After Torsten and I worked our butts off for a week in the garden, it was finally time for some relaxation. No better way to relax sore muscles than to spend a day climbing a long multi pitch route in the mountains! Right?

Distributing the gear before setting off.
Clouds parting.

For my brother this would only be the second multi-pitch (or really outdoor) climb of his life. The first one (and a half) were on Brüggler. So we recruited Arne as a reliable and experienced partner. This allowed us to climb in a party of three and have all safety relevant tasks handled between Arne and me, guiding my brother up as a tourist.

Crowds at the base.
Torsten, getting used to the idea of trusting the harness / rope / knots / anchor / us.

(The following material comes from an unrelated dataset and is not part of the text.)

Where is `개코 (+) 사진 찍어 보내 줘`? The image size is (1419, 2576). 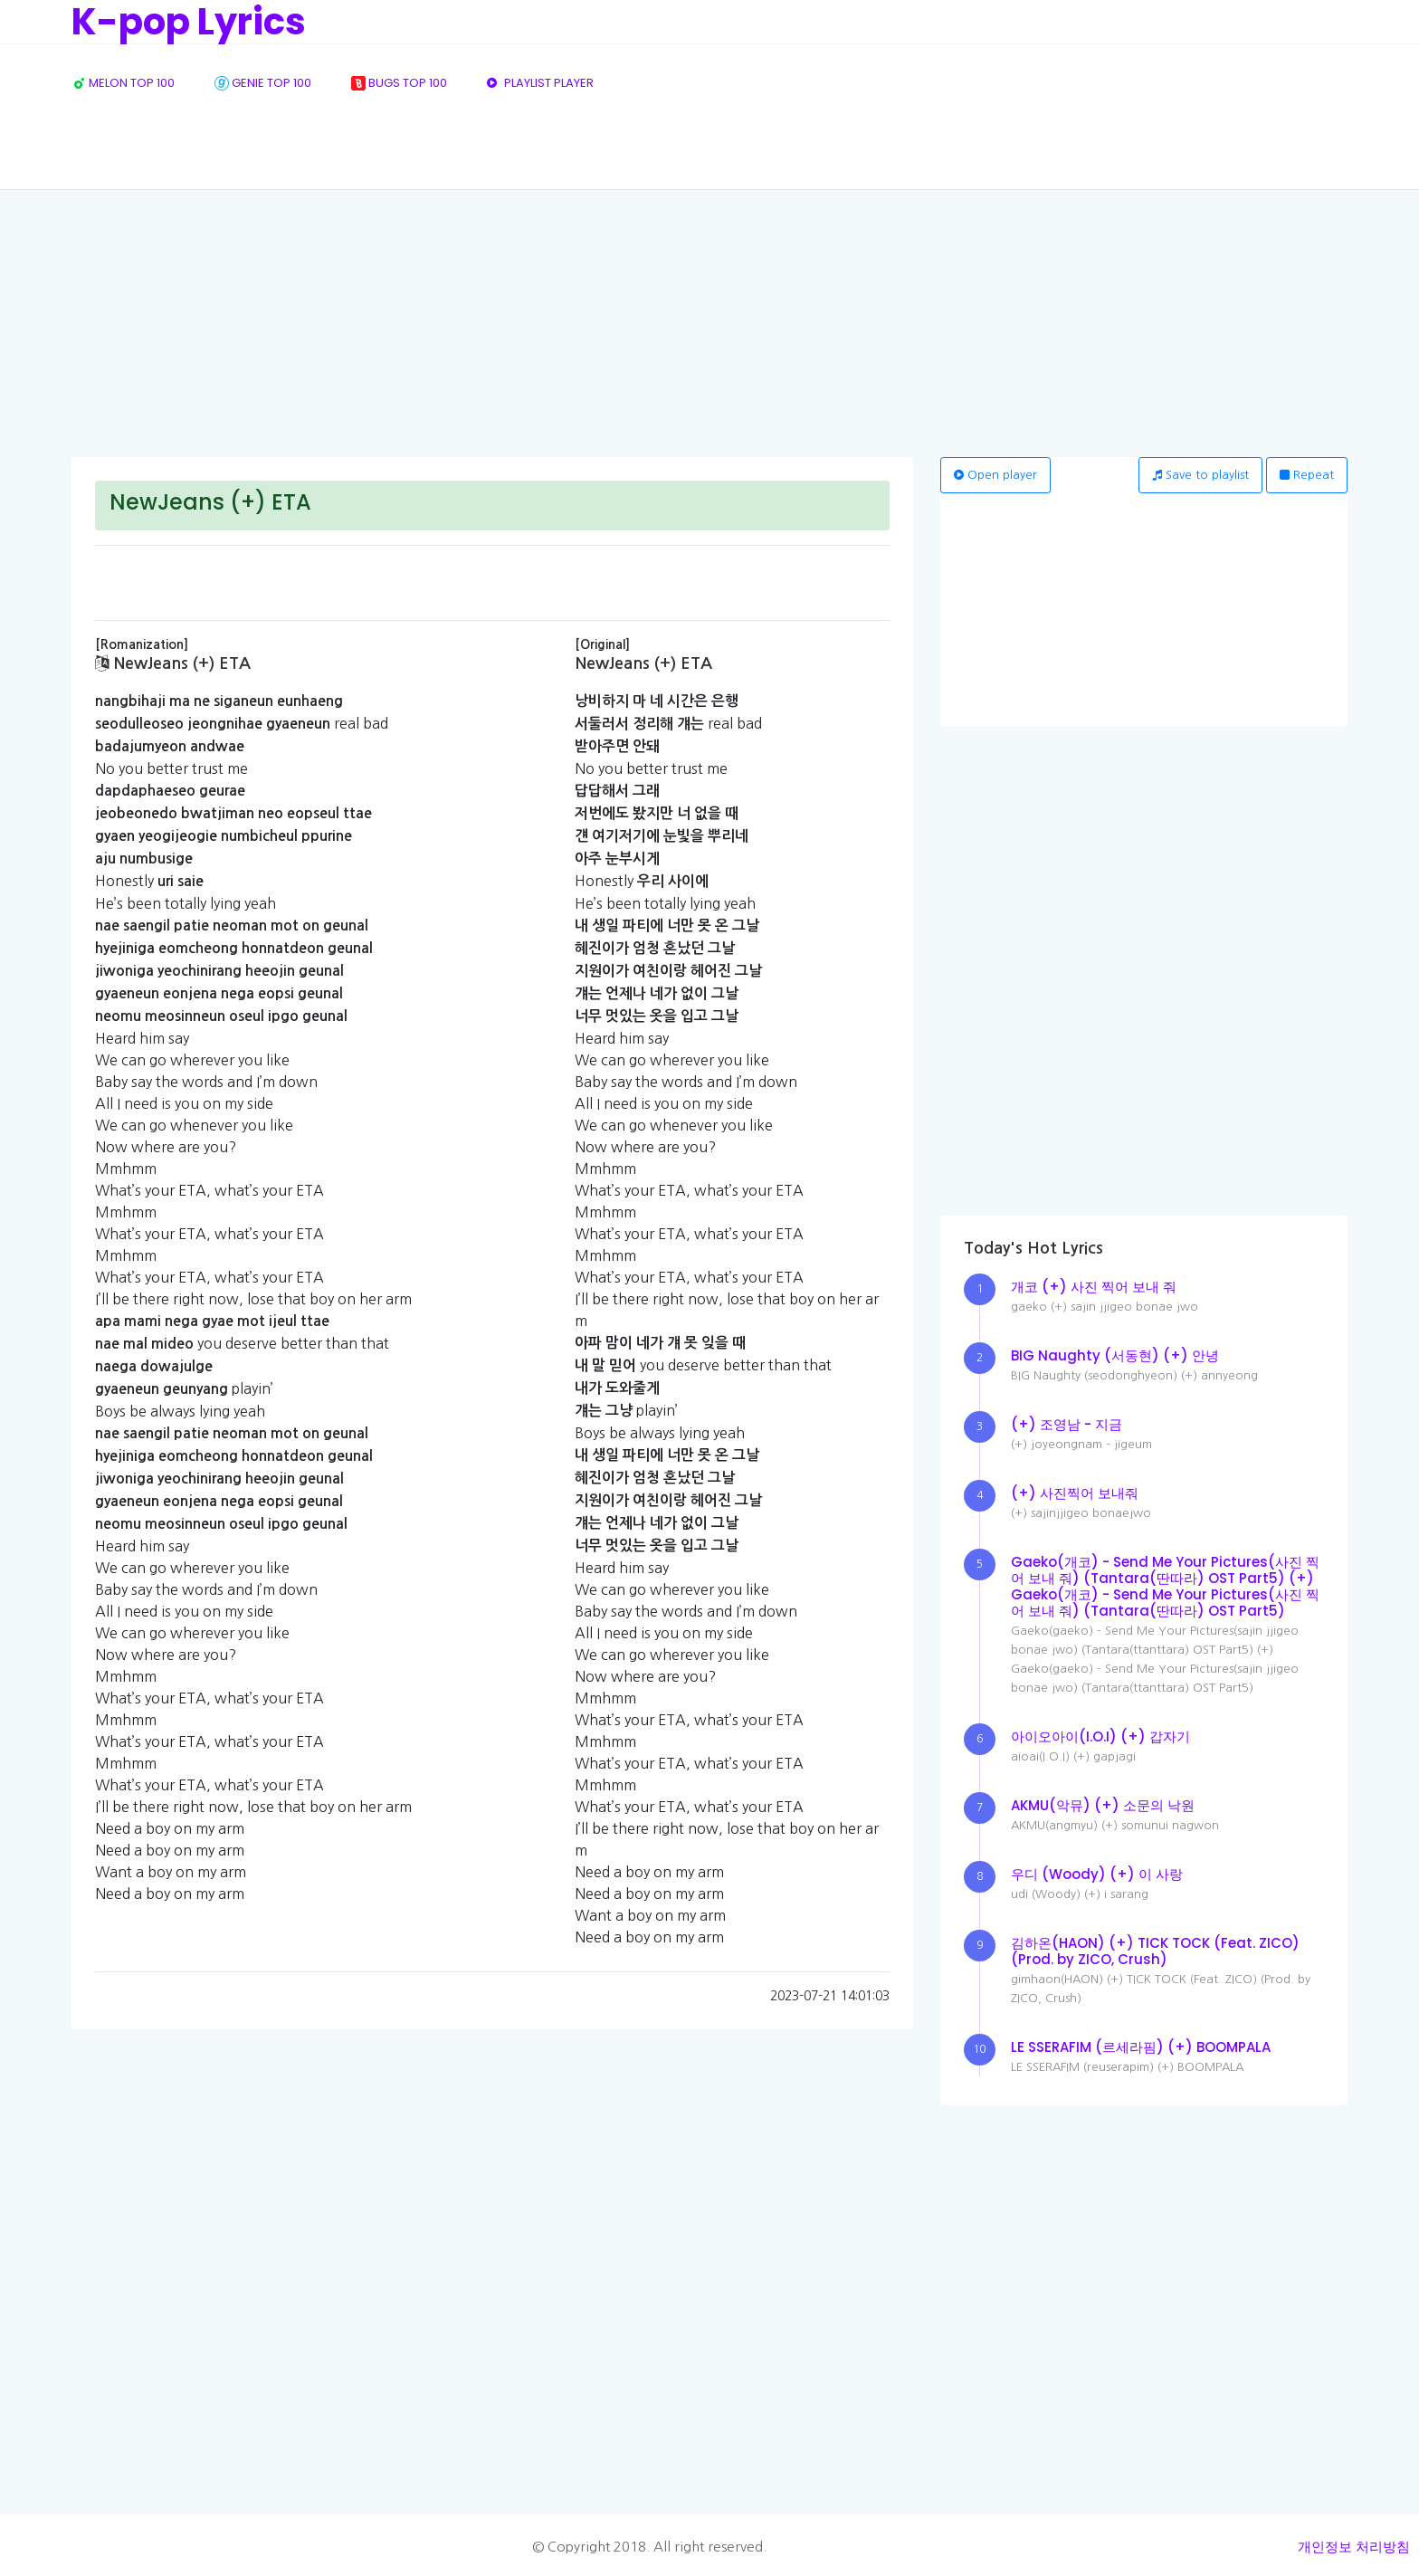 개코 (+) 사진 찍어 보내 줘 is located at coordinates (1093, 1286).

The entire week had been scorching hot but now there were thunderstorms in the forecast. They were predicted only in the afternoon and we gambled on having a sufficiently long time window to make it before they'd roll in. As an additional complication it was raining in the morning. Not ideal conditions.

Like a pro.
Cruising up the wall.

We arrived at the Göscheneralp parking lot at 9 in the morning and at the base of the wall two hours later. It's a strenuously long approach that was somewhat more comfortable this time around because at least we weren't blasted by the sun. Given the uncertain weather conditions we were surprised to find a queue of people at the base of the climb. We had to wait for two other parties before we could finally start. Luckily for us, the first party was with a professional mountain guide and thus made quick progress. Unfortunately the party after them made up for that by being extra slow.

Titanic Arne: "Draw me like one of your French girls!" 🤣
Torsten on top of the world.

Arne led the first two pitches, then I took over. Even with us waiting at the anchors and during the pitches, we quickly caught up with the Italian couple in front of us. They were nice enough to let us pass. We embarrassed ourselves by making a proper mess of our ropes at the shared anchor and wasted a ton of time untangling everything. Worse, when Torsten and Arne wanted to disassemble our anchor to start after me, they couldn't open the screwgate carabiner. They tried for a while and then decided to abandon both the carabiner and the attached sling. To add insult to injury, the Italian party caught up to us at the next anchor and the woman presented both biner and sling with a smile. Apparently she had easily loosened it ;-o

Sören on lead.
Torsten on the ridge.

I stayed in the lead for the entirety of the remaining eight pitches of the route. This avoided further rope management issues and also allowed me to lead the final pitches that are shared with the "via Esther" route that I climbed the week prior but only got to follow that time. This suited me just fine as I thought the pitches along the ridge were really the highlight of the entire route. Steep, with a lot of exposure, but never really hard and a joy to climb. As an additional bonus, they are only sparsely bolted and require placing your own gear. By the time we topped out, we had put several pitches of distance between us and the Italians.

Final few meters.

We enjoyed a generous "z’Vieri" at the summit cross. This is a running gag between my brother and me. While I prefer to go extremely light on food during an outing and often don't eat anything at all during a big day, he requires a constant supply of calories at all times. So whenever we do anything together, he'll pack an extra big lunch packet and snacks.

View from the top.
Contemplating the descent route.

Chapeau to Torsten for handling himself extremely well! And big thanks to Arne for making the trip possible in the first place! This was a great day out and a memorable experience for my sailing brother from the flat country ;-P

Blocky terrain on the summit ridge.
Some via ferrata style sections on the descent trail.